### REQUIRED ACTION
Listed below are entries; give the number of lines among them that include "Facebook", and only that number.

----- AVAILABLE RECORDS -----

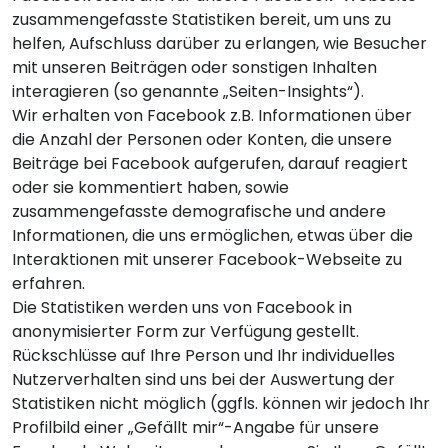
zusammengefasste Statistiken bereit, um uns zu
helfen, Aufschluss darüber zu erlangen, wie Besucher
mit unseren Beiträgen oder sonstigen Inhalten
interagieren (so genannte „Seiten-Insights“).
Wir erhalten von Facebook z.B. Informationen über
die Anzahl der Personen oder Konten, die unsere
Beiträge bei Facebook aufgerufen, darauf reagiert
oder sie kommentiert haben, sowie
zusammengefasste demografische und andere
Informationen, die uns ermöglichen, etwas über die
Interaktionen mit unserer Facebook-Webseite zu
erfahren.
Die Statistiken werden uns von Facebook in
anonymisierter Form zur Verfügung gestellt.
Rückschlüsse auf Ihre Person und Ihr individuelles
Nutzerverhalten sind uns bei der Auswertung der
Statistiken nicht möglich (ggfls. können wir jedoch Ihr
Profilbild einer „Gefällt mir“-Angabe für unsere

-----

### TASK ANSWER
4